ここしばらく、ソルエスでは見ることのできなかった光景があった。
慈杏が優雅にくるくるとまわる。
まわる慈杏に合わせてバンデイラもまわる。
慈杏の周りをサイドステップのような動きで、慈杏の回転とは逆方向に周回していた美嘉の頬をはためくバンデイラがそよがせた風が撫でてゆく。
慈杏は回転を止め、そっと左手を差し出した。美嘉がその手を右手で取る。
美嘉は左足半歩で慈杏に向かい合う位置に身体を入れ、慈杏が右手で持っているバンデイラの縁を左手で掴み、半歩で元の位置に戻る。

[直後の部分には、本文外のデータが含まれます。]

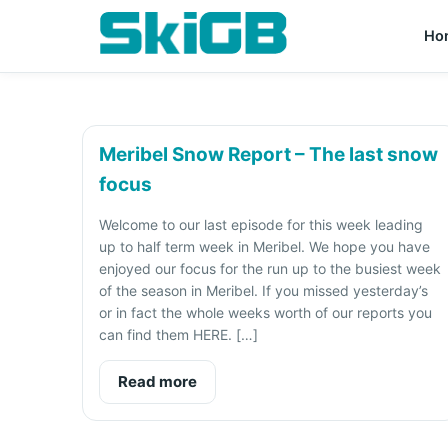
Ho
Meribel Snow Report – The last snow
focus
Welcome to our last episode for this week leading
up to half term week in Meribel. We hope you have
enjoyed our focus for the run up to the busiest week
of the season in Meribel. If you missed yesterday’s
or in fact the whole weeks worth of our reports you
can find them HERE. […]
Read more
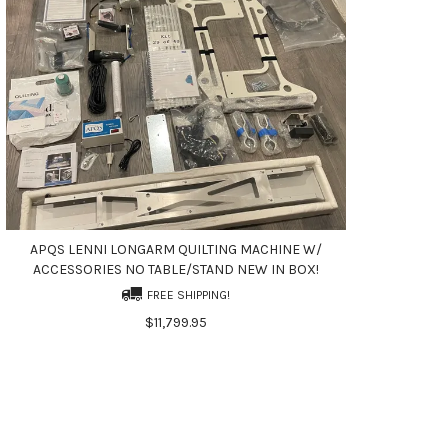
APQS LENNI LONGARM QUILTING MACHINE W/
ACCESSORIES NO TABLE/STAND NEW IN BOX!
FREE SHIPPING!
$11,799.95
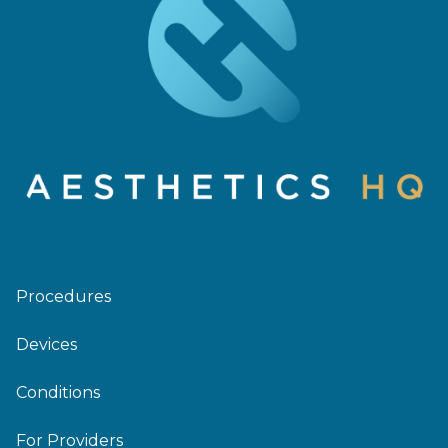
Procedures
Devices
Conditions
For Providers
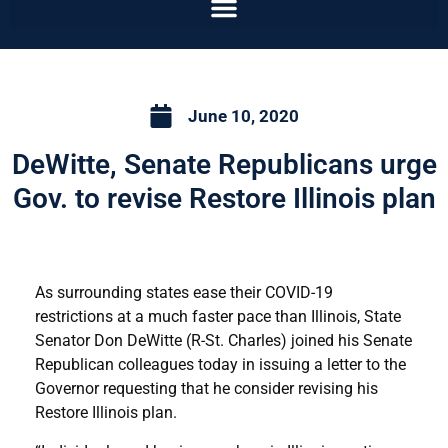
June 10, 2020
DeWitte, Senate Republicans urge
Gov. to revise Restore Illinois plan
As surrounding states ease their COVID-19
restrictions at a much faster pace than Illinois, State
Senator Don DeWitte (R-St. Charles) joined his Senate
Republican colleagues today in issuing a letter to the
Governor requesting that he consider revising his
Restore Illinois plan.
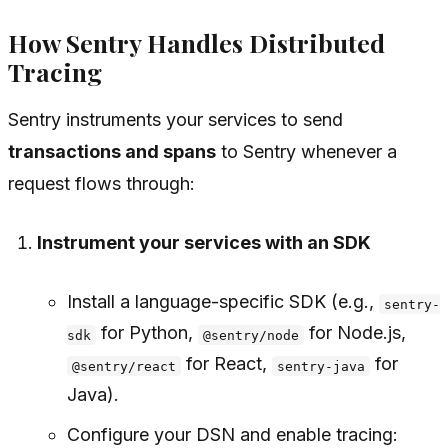
How Sentry Handles Distributed
Tracing
Sentry instruments your services to send
transactions and spans
to Sentry whenever a
request flows through:
Instrument your services with an SDK
Install a language-specific SDK (e.g.,
sentry-
for Python,
for Node.js,
sdk
@sentry/node
for React,
for
@sentry/react
sentry-java
Java).
Configure your DSN and enable tracing:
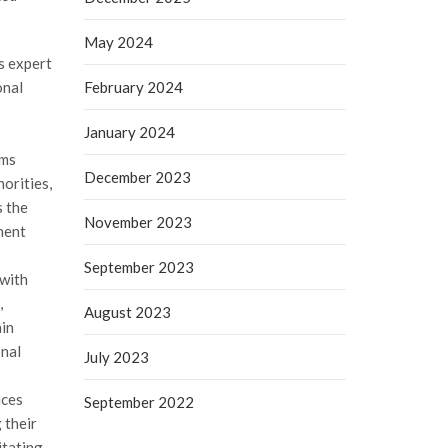
May 2024
rs expert
onal
February 2024
January 2024
oms
December 2023
orities,
s the
November 2023
ment
September 2023
 with
,
August 2023
ain
onal
July 2023
ices
September 2022
 their
itating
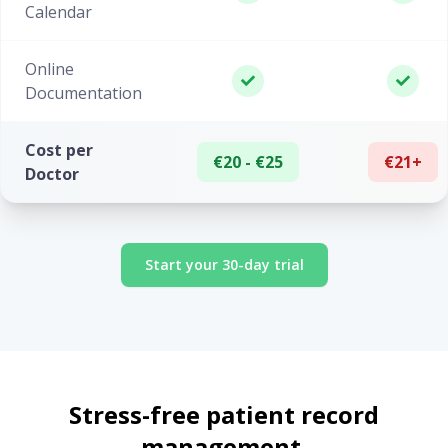
Calendar
Online
Documentation
Cost per
€20 - €25
€21+
Doctor
Start your 30-day trial
Stress-free patient record
management.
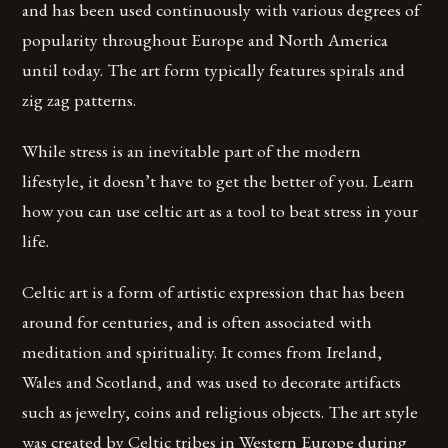
and has been used continuously with various degrees of
popularity throughout Europe and North America
until today. The art form typically features spirals and
zig zag patterns.
While stress is an inevitable part of the modern
lifestyle, it doesn’t have to get the better of you. Learn
how you can use celtic art as a tool to beat stress in your
life.
Celtic art is a form of artistic expression that has been
around for centuries, and is often associated with
meditation and spirituality. It comes from Ireland,
Wales and Scotland, and was used to decorate artifacts
such as jewelry, coins and religious objects. The art style
was created by Celtic tribes in Western Europe during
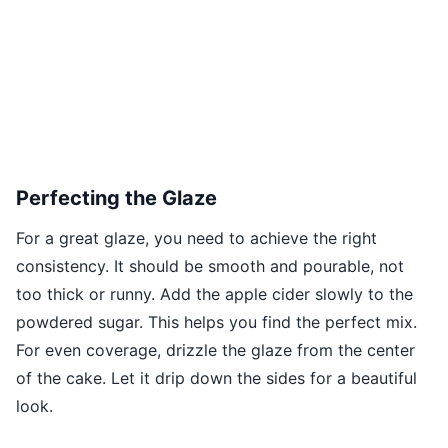
Perfecting the Glaze
For a great glaze, you need to achieve the right
consistency. It should be smooth and pourable, not
too thick or runny. Add the apple cider slowly to the
powdered sugar. This helps you find the perfect mix.
For even coverage, drizzle the glaze from the center
of the cake. Let it drip down the sides for a beautiful
look.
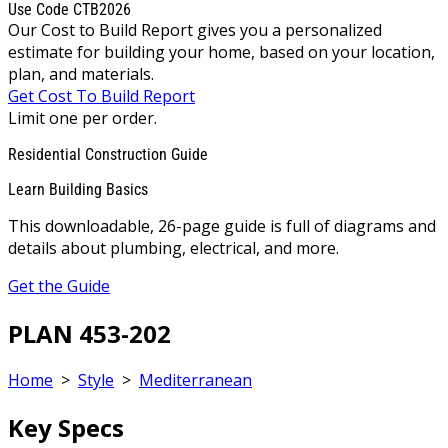
Use Code CTB2026
Our Cost to Build Report gives you a personalized
estimate for building your home, based on your location,
plan, and materials.
Get Cost To Build Report
Limit one per order.
Residential Construction Guide
Learn Building Basics
This downloadable, 26-page guide is full of diagrams and
details about plumbing, electrical, and more.
Get the Guide
PLAN 453-202
Home
>
Style
>
Mediterranean
Key Specs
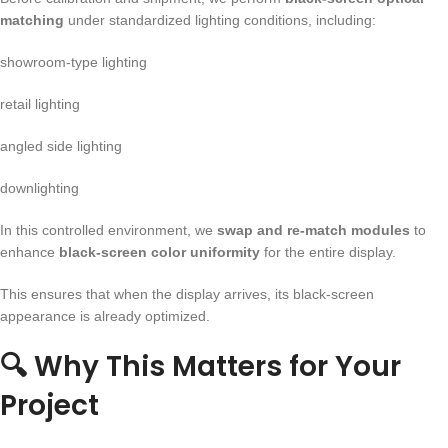
matching
under standardized lighting conditions, including:
showroom-type lighting
retail lighting
angled side lighting
downlighting
In this controlled environment, we
swap and re-match modules
to
enhance
black-screen color uniformity
for the entire display.
This ensures that when the display arrives, its black-screen
appearance is already optimized.
🔍
Why This Matters for Your
Project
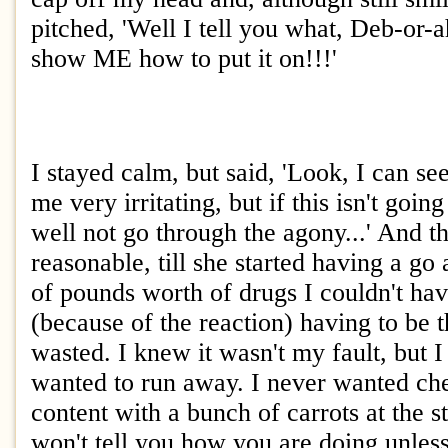
pitched, 'Well I tell you what, Deb-or
show ME how to put it on!!!'
I stayed calm, but said, 'Look, I can se
me very irritating, but if this isn't goin
well not go through the agony...' And t
reasonable, till she started having a go
of pounds worth of drugs I couldn't hav
(because of the reaction) having to be
wasted. I knew it wasn't my fault, but I
wanted to run away. I never wanted c
content with a bunch of carrots at the s
won't tell you how you are doing unless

バンデイラは慈杏の右位置と、美嘉の左位置で広げられ、旗に描かれたエスコーラの紋章を披露する形になっていた。
「ミカ、やってみてどう?」
「とにかく今は言われたことをこなすのが精一杯って感じかな」
美嘉はふう、と一息ついて慈杏に答えた。運動量はそれほどでもなかったが、覚えることの多さによる気疲れの方が美嘉には堪えた。

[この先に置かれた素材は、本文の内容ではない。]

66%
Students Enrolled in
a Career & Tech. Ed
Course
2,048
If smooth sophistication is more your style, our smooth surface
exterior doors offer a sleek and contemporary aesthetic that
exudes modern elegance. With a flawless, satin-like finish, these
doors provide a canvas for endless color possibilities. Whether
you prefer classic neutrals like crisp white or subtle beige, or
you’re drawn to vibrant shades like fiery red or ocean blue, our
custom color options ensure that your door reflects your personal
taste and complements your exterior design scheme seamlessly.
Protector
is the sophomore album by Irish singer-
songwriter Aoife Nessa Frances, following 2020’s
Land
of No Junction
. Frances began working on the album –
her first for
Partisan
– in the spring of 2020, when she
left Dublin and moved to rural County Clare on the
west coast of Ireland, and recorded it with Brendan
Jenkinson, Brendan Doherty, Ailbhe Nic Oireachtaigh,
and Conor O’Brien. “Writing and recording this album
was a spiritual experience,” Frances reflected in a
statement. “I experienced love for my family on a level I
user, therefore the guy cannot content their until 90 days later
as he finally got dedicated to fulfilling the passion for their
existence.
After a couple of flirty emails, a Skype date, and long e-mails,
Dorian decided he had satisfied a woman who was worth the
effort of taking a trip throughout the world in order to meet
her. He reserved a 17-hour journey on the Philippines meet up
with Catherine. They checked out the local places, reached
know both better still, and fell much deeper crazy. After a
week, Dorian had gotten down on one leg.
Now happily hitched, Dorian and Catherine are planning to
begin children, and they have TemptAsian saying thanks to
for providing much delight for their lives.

「まあそうだよね。ハルも言っていたけど、焦らなくて良いからひとつひとつやっていこう」
カザウはパシスタとステップが違う。
他のダンサーから教えてもらうことは難しいため、同じ練習場で練習していても孤独な練習になりがちだ。
また、ペアであり、練習でもバンデイラを使うこともあるため場所を取る。
邪魔だと言われたり思われたりはしていないのだが、カザウのために他のダンサーがスペースを空けてくれたりすると、申し訳ない気持ちになると慈杏は言った。
「なるほどね」
美嘉はわかるような気がした。
特別なポジションは練習方法から異なるのは他の競技でも起こる。
美嘉はサッカー少年だった頃、兄のシュート練習に付き合う時はキーパーをやらされていたおかげで、本職はフォワードながらセカンドキーパーという重要な役割を兼ねるようになった。キーパー練習をしている時に、正ゴールキーパーの選手から、一緒に練習する仲間ができて嬉しいと言われたことがあった。
「とりあえず基礎はわたしが教えられるから、身につくまではコツコツやろう。ある程度慣れたらカザウだけのワークショップなんかもあるから行ってみよう?

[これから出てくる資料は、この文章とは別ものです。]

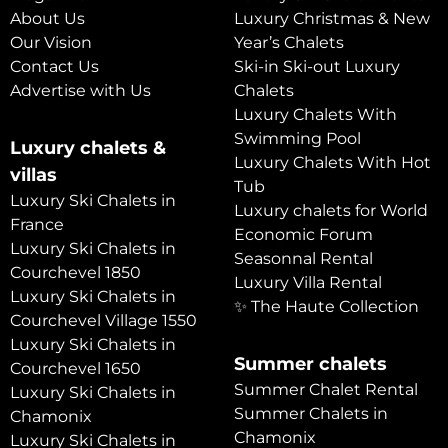
About Us
Luxury Christmas & New
Our Vision
Year’s Chalets
Contact Us
Ski-in Ski-out Luxury
Advertise with Us
Chalets
Luxury Chalets With
Swimming Pool
Luxury chalets &
Luxury Chalets With Hot
villas
Tub
Luxury Ski Chalets in
Luxury chalets for World
France
Economic Forum
Luxury Ski Chalets in
Seasonnal Rental
Courchevel 1850
Luxury Villa Rental
Luxury Ski Chalets in
✨ The Haute Collection
Courchevel Village 1550
Luxury Ski Chalets in
Summer chalets
Courchevel 1650
Summer Chalet Rental
Luxury Ski Chalets in
Summer Chalets in
Chamonix
Chamonix
Luxury Ski Chalets in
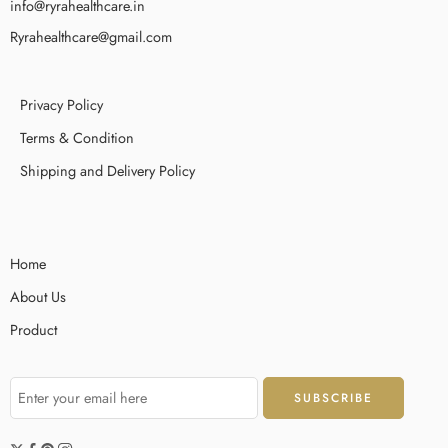
info@ryrahealthcare.in
Ryrahealthcare@gmail.com
Privacy Policy
Terms & Condition
Shipping and Delivery Policy
Home
About Us
Product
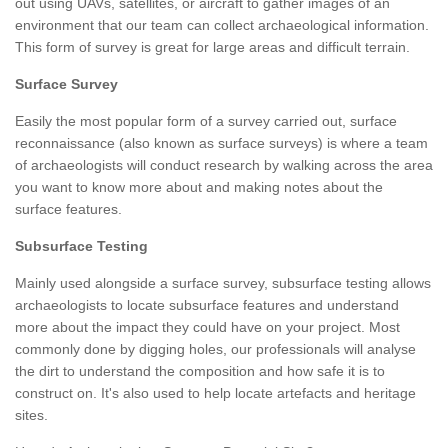
out using UAVs, satellites, or aircraft to gather images of an
environment that our team can collect archaeological information.
This form of survey is great for large areas and difficult terrain.
Surface Survey
Easily the most popular form of a survey carried out, surface
reconnaissance (also known as surface surveys) is where a team
of archaeologists will conduct research by walking across the area
you want to know more about and making notes about the
surface features.
Subsurface Testing
Mainly used alongside a surface survey, subsurface testing allows
archaeologists to locate subsurface features and understand
more about the impact they could have on your project. Most
commonly done by digging holes, our professionals will analyse
the dirt to understand the composition and how safe it is to
construct on. It's also used to help locate artefacts and heritage
sites.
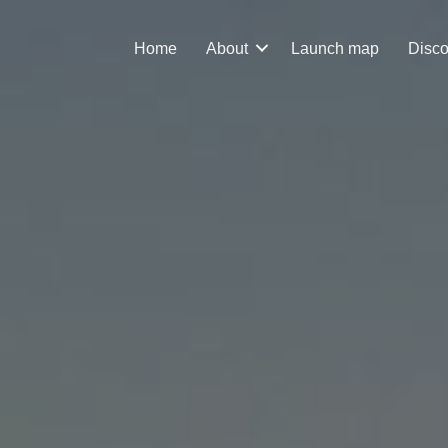
Home
About
Launch map
Disco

他の参加者からも情報交換できるし、衣装の着方や扱いの仕方も学ばないとね」
確かに、カザウ同士が集まる練習なら効率が良いしモチベーションも上がるだろう。
とは言え、期間が短い中で、まだまだ先は長そうだと美嘉は軽く眩暈がした。
「ミカはゴールまでどんなに遠くても、難易度が高くても、必要な要素を分解して確実に辿り着く計画を立てて、着実ににじり寄って辿り着いて来たでしょ」
同期として、いや、学生時代から、美嘉を見てきた慈杏は、美嘉が着実な計画と努力で成果を積み重ねてきたことを知っていた。
「今回も大丈夫だよ!」
慈杏は一点の曇りのない瞳を真っ直ぐ美嘉に向け、にこにことした表情で告げた。
恋人にそんな顔されたら、やるしかないだろう。
「任せて。やってみせるよ」
美嘉は笑顔で言ったつもりだが、引き攣っていないか気になった。